Ciao a tutte e a tutti.
Condivido questo testi di Marco Vincenzi, coordinatore dell’associazione “progetto sulla Soglia” di Vicenza,
come stimolo di riflessione…
Natale e nascita di Gesù, due prospettive antitetiche.
Finalmente 26 dicembre.
Ecco i tre pilastri attorno cui oggi in occidente fondiamo il festeggiare il natale.
Il primo è il principio cardine, che sottende gli altri due: stare con i propri, “natale con i tuoi”;
il secondo è mangiare fino alla nausea, la sovrabbondanza di cibo, sempre per e con il proprio clan familiare;
il terzo sono i regali ai propri familiari e amici, cose per lo più inutili o superflue, solo eccezionalmente offerte come segni frutto di autoproduzione, di ricondizionamento o riuso.
Coccaglio, BRESCIA – “…la caccia ai clandestini si fa in nome del Natale… l’operazione “White Christmas” per ripulire la cittadina dagli extracomunitari. Un nome scelto proprio perché l’operazione scade il 25 dicembre. E perché, spiega l’ideatore dell’operazione, assessore alla Sicurezza: “per me il Natale non è la festa dell’accoglienza, ma della tradizione cristiana, della nostra identità. Io sono credente, ho frequentato il collegio dai Salesiani”. È così che fino al 25 dicembre, a Coccaglio, poco meno di settemila abitanti, mille e 500 stranieri, i vigili vanno casa per casa a suonare il campanello di circa 400 extracomunitari.

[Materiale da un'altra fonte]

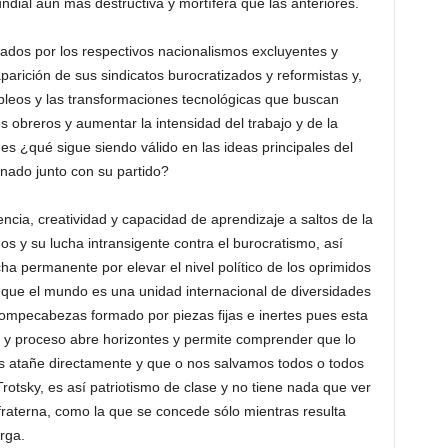
dial aún más destructiva y mortífera que las anteriores.
dos por los respectivos nacionalismos excluyentes y
parición de sus sindicatos burocratizados y reformistas y,
pleos y las transformaciones tecnológicas que buscan
s obreros y aumentar la intensidad del trabajo y de la
nes ¿qué sigue siendo válido en las ideas principales del
inado junto con su partido?
gencia, creatividad y capacidad de aprendizaje a saltos de la
os y su lucha intransigente contra el burocratismo, así
ha permanente por elevar el nivel político de los oprimidos
 que el mundo es una unidad internacional de diversidades
rompecabezas formado por piezas fijas e inertes pues esta
 y proceso abre horizontes y permite comprender que lo
s atañe directamente y que o nos salvamos todos o todos
rotsky, es así patriotismo de clase y no tiene nada que ver
fraterna, como la que se concede sólo mientras resulta
rga.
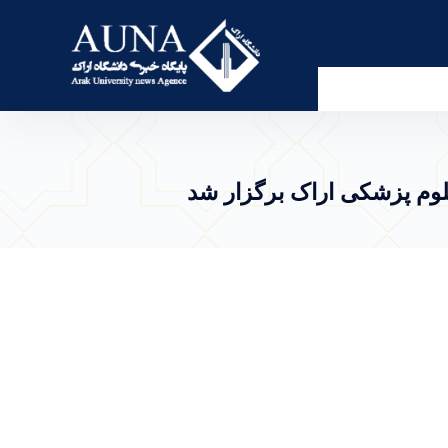
ی اراک برگزار شد. - پرتال خبری دانشگاه اراک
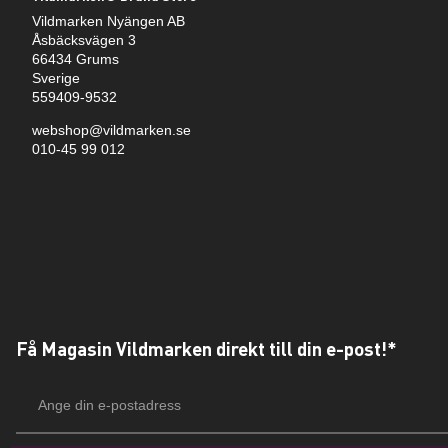
Vildmarken Nyängen AB
Åsbäcksvägen 3
66434 Grums
Sverige
559409-9532
webshop@vildmarken.se
010-45 99 012
Få Magasin Vildmarken direkt till din e-post!*
E-
postadress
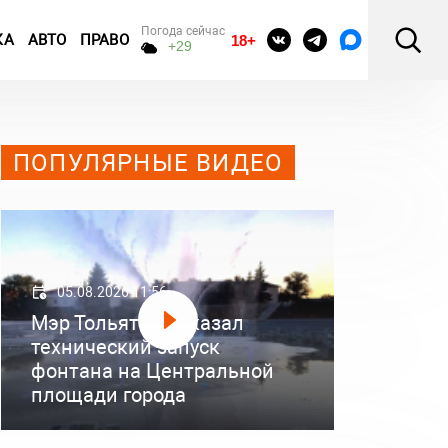
Погода сейчас
КА
АВТО
ПРАВО
18+
+29
ПОПУЛЯРНЫЕ ВИДЕО
05.08.2026 11:56
Мэр Тольятти показал
технический запуск
фонтана на Центральной
площади города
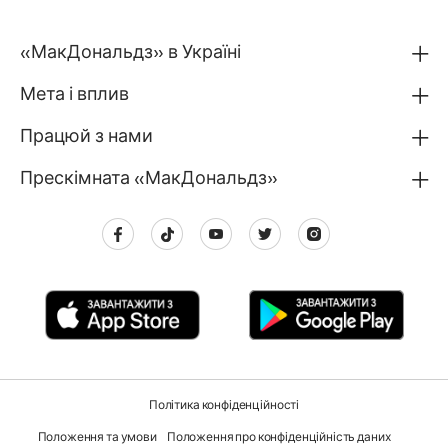
«МакДональдз» в Україні
Мета і вплив
Працюй з нами
Прескімната «МакДональдз»
Політика конфіденційності
Положення та умови
Положення про конфіденційність даних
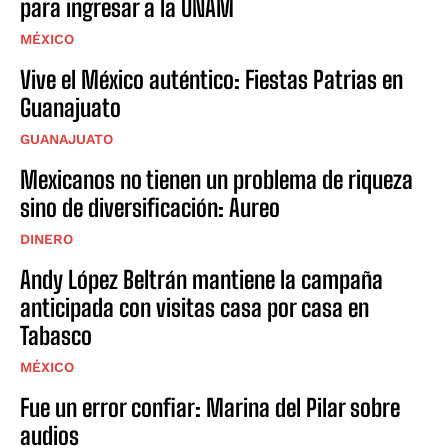
para ingresar a la UNAM
MÉXICO
Vive el México auténtico: Fiestas Patrias en
Guanajuato
GUANAJUATO
Mexicanos no tienen un problema de riqueza
sino de diversificación: Aureo
DINERO
Andy López Beltrán mantiene la campaña
anticipada con visitas casa por casa en
Tabasco
MÉXICO
Fue un error confiar: Marina del Pilar sobre
audios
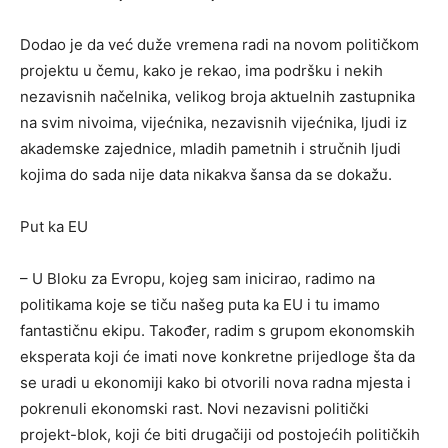
Dodao je da već duže vremena radi na novom političkom
projektu u čemu, kako je rekao, ima podršku i nekih
nezavisnih načelnika, velikog broja aktuelnih zastupnika
na svim nivoima, vijećnika, nezavisnih vijećnika, ljudi iz
akademske zajednice, mladih pametnih i stručnih ljudi
kojima do sada nije data nikakva šansa da se dokažu.
Put ka EU
– U Bloku za Evropu, kojeg sam inicirao, radimo na
politikama koje se tiču našeg puta ka EU i tu imamo
fantastičnu ekipu. Također, radim s grupom ekonomskih
eksperata koji će imati nove konkretne prijedloge šta da
se uradi u ekonomiji kako bi otvorili nova radna mjesta i
pokrenuli ekonomski rast. Novi nezavisni politički
projekt-blok, koji će biti drugačiji od postojećih političkih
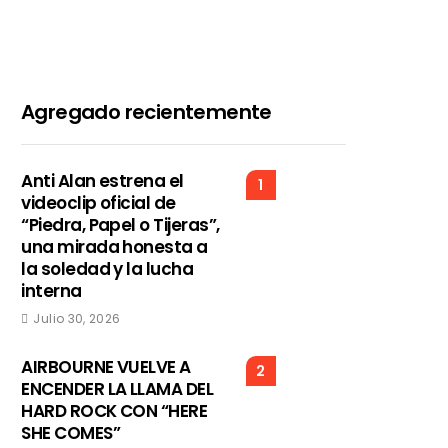
Agregado recientemente
Anti Alan estrena el
1
videoclip oficial de
“Piedra, Papel o Tijeras”,
una mirada honesta a
la soledad y la lucha
interna
Julio 30, 2026
AIRBOURNE VUELVE A
2
ENCENDER LA LLAMA DEL
HARD ROCK CON “HERE
SHE COMES”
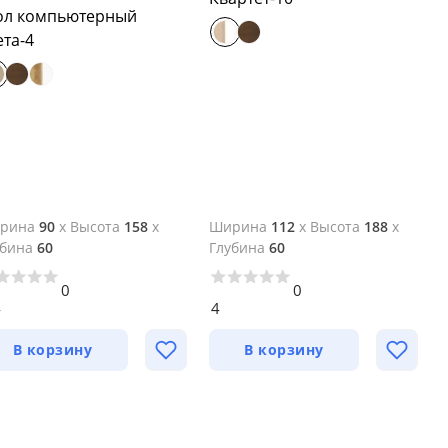
ол компьютерный
ета-4
рина
90
x
Высота
158
x
Ширина
112
x
Высота
188
x
убина
60
Глубина
60
0
0
4
4
В корзину
В корзину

Quelli che hanno il permesso di soggiorno scaduto da sei mesi e che devono aver avviato le pratiche per il rinnovo. “Se non dimostrano di averlo fatto – dice il sindaco – la loro residenza viene revocata d’ufficio, vogliamo soltanto iniziare a fare pulizia”. “Il ministro dell’Interno è un uomo pratico – dice il sindaco di Coccaglio – ci ha dato dei consigli per attuare il provvedimento senza incorrere nei soliti ricorsi ai giudici”.” (tratto dalle cronache dei quotidiani del 18.11.2009) L’operazione White Christmas è in linea con il principio di fondo: stare con i “propri”; si è solo allargato il concetto di propri al paese, a chi è “dei nostri” come appartenenza etnica e sociale.
Ci scandalizziamo, ma la logica di fondo è la medesima. Hanno solo esagerato, estendendo il concetto dal club familiare-amicale a quello dei residenti ‘doc’. Inutile meravigliarci perché, da tempo, coltiviamo in piccolo lo stesso criterio.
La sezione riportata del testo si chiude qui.